BEGIN
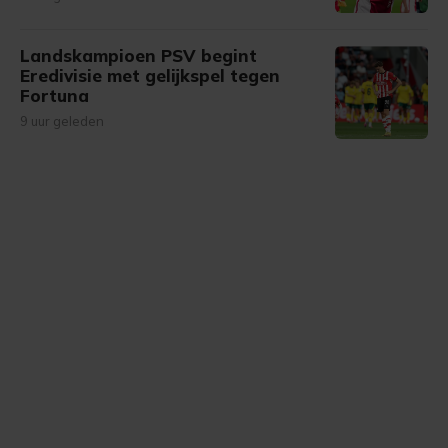
Landskampioen PSV begint
Eredivisie met gelijkspel tegen
Fortuna
9 uur geleden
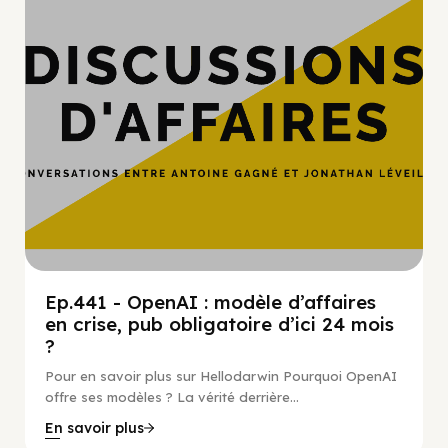
Ep.441 - OpenAI : modèle d’affaires
en crise, pub obligatoire d’ici 24 mois
?
Pour en savoir plus sur Hellodarwin Pourquoi OpenAI
offre ses modèles ? La vérité derrière...
En savoir plus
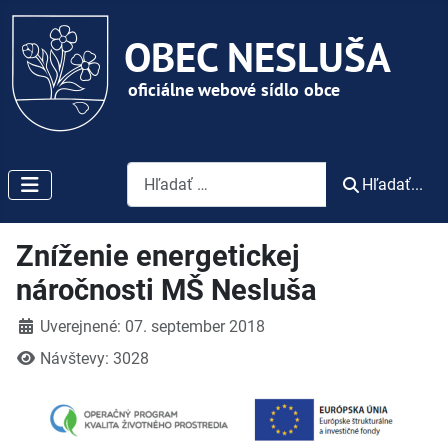
Vyhľadávanie
Hľadať...
Zníženie energetickej
náročnosti MŠ Nesluša
Detaily
Uverejnené: 07. september 2018
Návštevy: 3028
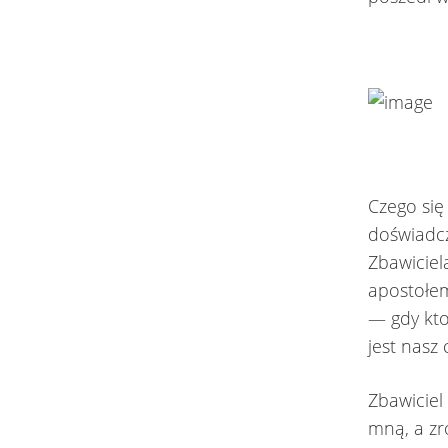
Czego się
doświadcze
Zbawiciel
apostołem
— gdy kto
jest nasz 
Zbawiciel
mną, a zr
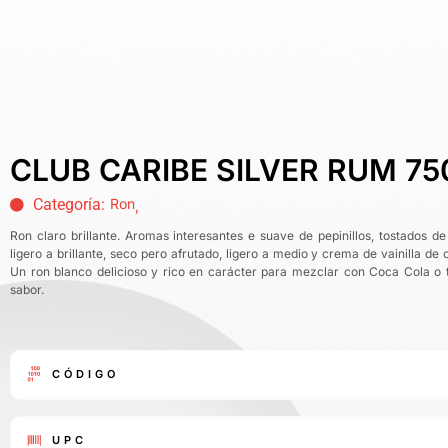
CLUB CARIBE SILVER RUM 7
Categoría:
Ron
,
Ron claro brillante. Aromas interesantes e suave de pepinillos, tostados 
ligero a brillante, seco pero afrutado, ligero a medio y crema de vainilla de
Un ron blanco delicioso y rico en carácter para mezclar con Coca Cola o 
sabor.
CÓDIGO
UPC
END
» What you need to do
From the material above, output every line exactly as written, dropping any picture.

» Response
Landskampioen PSV begint
Eredivisie met gelijkspel tegen
Fortuna
9 uur geleden
Ep.441 - OpenAI : modèle d’affaires
en crise, pub obligatoire d’ici 24 mois
?
Pour en savoir plus sur Hellodarwin Pourquoi OpenAI
offre ses modèles ? La vérité derrière...
En savoir plus
Vyhľadávanie
Hľadať...
Zníženie energetickej
náročnosti MŠ Nesluša
Detaily
Uverejnené: 07. september 2018
Návštevy: 3028
Czego się
doświadcze
Zbawiciel
apostołem
— gdy kto
jest nasz 
Zbawiciel
mną, a zr
CLUB CARIBE SILVER RUM 7
Categoría:
Ron
,
Ron claro brillante. Aromas interesantes e suave de pepinillos, tostados 
ligero a brillante, seco pero afrutado, ligero a medio y crema de vainilla de
Un ron blanco delicioso y rico en carácter para mezclar con Coca Cola o 
sabor.
CÓDIGO
UPC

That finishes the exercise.